Make a list of IP addresses and port numbers that DPF servers start and listen on. Operator instances are created on each of these servers so that each server can address a different result file.

This example postprocesses an analysis distributed in two files. Consequently, it requires two remote processes.

To make it easier, this example starts local servers. However, you can connect to any existing servers on your network.

config = dpf.AvailableServerConfigs.InProcessServer
if "DPF_DOCKER" in os.environ.keys():
    # If running DPF on Docker, you cannot start an InProcessServer
    config = dpf.AvailableServerConfigs.GrpcServer
global_server = dpf.start_local_server(as_global=True, config=config)

remote_servers = [
    dpf.start_local_server(as_global=False, config=dpf.AvailableServerConfigs.GrpcServer),
    dpf.start_local_server(as_global=False, config=dpf.AvailableServerConfigs.GrpcServer),
]

ips = [remote_server.ip for remote_server in remote_servers]
ports = [remote_server.port for remote_server in remote_servers]

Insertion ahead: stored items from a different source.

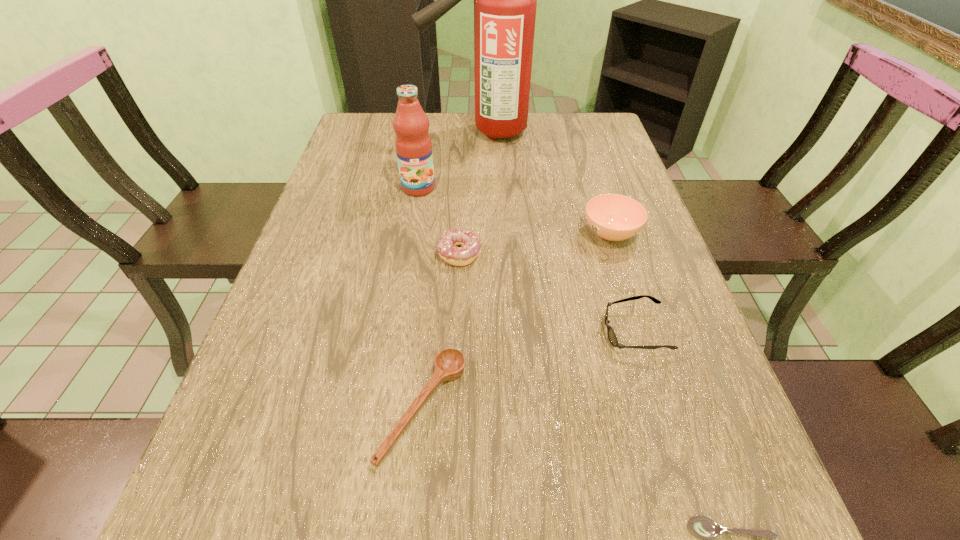 At what (x,y) coordinates should I click in order to perform the action: click on free point located 0.160m at the nozzle of the farthest object. Please return your answer as a coordinate pair (x, y). Looking at the image, I should click on (373, 132).

Identify the location of vacant area situated 0.230m on the front label of the sixth shortest object. The width and height of the screenshot is (960, 540). (407, 257).

Image resolution: width=960 pixels, height=540 pixels. Find the location of `vacant space located 0.360m on the left of the soup bowl`. vacant space located 0.360m on the left of the soup bowl is located at coordinates (434, 233).

You are a GUI agent. You are given a task and a screenshot of the screen. Output one action in this format:
    pyautogui.click(x=<x>, y=<y>)
    Task: Click on the free point located on the back of the doughnut
    
    Given the screenshot: What is the action you would take?
    pyautogui.click(x=463, y=186)

Where is `free space located 0.200m on the lenses of the sunglasses`? The height and width of the screenshot is (540, 960). free space located 0.200m on the lenses of the sunglasses is located at coordinates (502, 332).

Where is `vacant space located 0.060m on the lenses of the sunglasses`? vacant space located 0.060m on the lenses of the sunglasses is located at coordinates point(573,332).

The height and width of the screenshot is (540, 960). What are the coordinates of `free space located 0.310m on the lenses of the sunglasses` in the screenshot? It's located at (446, 332).

Identify the location of vacant region located on the back of the wooden spoon. This screenshot has height=540, width=960. (441, 227).

Find the location of a particular element. object that is at the far edge is located at coordinates tap(505, 0).

The width and height of the screenshot is (960, 540). What are the coordinates of `soup bowl located in the right edge section of the desktop` in the screenshot? It's located at (613, 217). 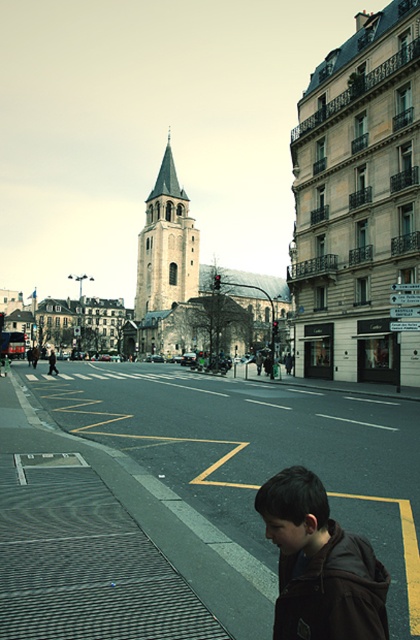 Question: Is brown leather jacket at lower right wider than stone steeple at center?

Choices:
 (A) no
 (B) yes

Answer: (A)

Question: Which point is farther to the camera?

Choices:
 (A) stone steeple at center
 (B) brown leather jacket at lower right

Answer: (A)

Question: Which of the following is the farthest from the observer?

Choices:
 (A) (273, 497)
 (B) (173, 256)

Answer: (B)

Question: Does brown leather jacket at lower right have a lesser width compared to stone steeple at center?

Choices:
 (A) no
 (B) yes

Answer: (B)

Question: Is brown leather jacket at lower right to the right of stone steeple at center from the viewer's perspective?

Choices:
 (A) yes
 (B) no

Answer: (A)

Print the IP addresses and ports.

print("ips:", ips)
print("ports:", ports)
ips: ['127.0.0.1', '127.0.0.1']
ports: [50057, 50058]

Specify the file path.

base_path = examples.find_distributed_msup_folder()

files = [
    dpf.path_utilities.join(base_path, "file0.mode"),
    dpf.path_utilities.join(base_path, "file1.mode"),
]
files_aux = [
    dpf.path_utilities.join(base_path, "file0.rst"),
    dpf.path_utilities.join(base_path, "file1.rst"),
]
files_rfrq = [
    dpf.path_utilities.join(base_path, "file_load_1.rfrq"),
    dpf.path_utilities.join(base_path, "file_load_2.rfrq"),
]

Create operators on each server#

On each server, create two operators, one for displacement computations and one for providing the mesh. Then, define their data sources. Both the displacement operator and mesh provider operator receive data from their respective data files on each server.

remote_displacement_operators = []
remote_mesh_operators = []
for i, server in enumerate(remote_servers):
    displacement = ops.result.displacement(server=server)
    mesh = ops.mesh.mesh_provider(server=server)
    remote_displacement_operators.append(displacement)
    remote_mesh_operators.append(mesh)
    ds = dpf.DataSources(files[i], server=server)
    ds.add_file_path(files_aux[i])
    displacement.inputs.data_sources(ds)
    mesh.inputs.data_sources(ds)

Create a local operator chain for expansion#

The following series of operators merge the modal basis and the meshes, read the modal response, and expand the modal response with the modal basis.

merge_fields = ops.utility.merge_fields_containers()
merge_mesh = ops.utility.merge_meshes()

ds = dpf.DataSources(files_rfrq[0])
response = ops.result.displacement(data_sources=ds)
response.inputs.mesh(merge_mesh.outputs.merges_mesh)

ds = dpf.DataSources(files_rfrq[1])
response2 = ops.result.displacement(data_sources=ds)
response2fc = response2.outputs.fields_container()
response2fc.time_freq_support.time_frequencies.scoping.set_id(0, 2)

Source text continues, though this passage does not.